▶ **AIM OF THE TASK**
Each record that follows is to be duplicated exactly, though its pictures are not.

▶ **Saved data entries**
★ ★ ★

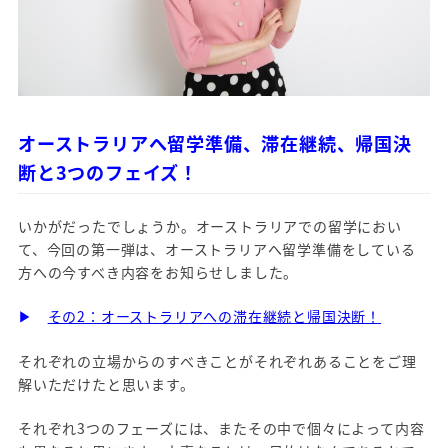
オーストラリアへ留学準備、滞在継続、帰国決
断と3つのフェイズ！
いかがだったでしょうか。オーストラリアでの留学におい
て、今回の第一弾は、オーストラリアへ留学準備をしている
方への今すべき内容をお知らせしました。
▶
その2：オーストラリアへの滞在継続と帰国決断！
それぞれの立場からのすべきことがそれぞれあることをご理
解いただけたと思います。
それぞれ3つのフェーズには、またその中で個々によって内容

★ ★ ★

▶ **OUTPUT OF THE EXERCISE**
オーストラリアへ留学準備、滞在継続、帰国決
断と3つのフェイズ！
いかがだったでしょうか。オーストラリアでの留学におい
て、今回の第一弾は、オーストラリアへ留学準備をしている
方への今すべき内容をお知らせしました。
▶
その2：オーストラリアへの滞在継続と帰国決断！
それぞれの立場からのすべきことがそれぞれあることをご理
解いただけたと思います。
それぞれ3つのフェーズには、またその中で個々によって内容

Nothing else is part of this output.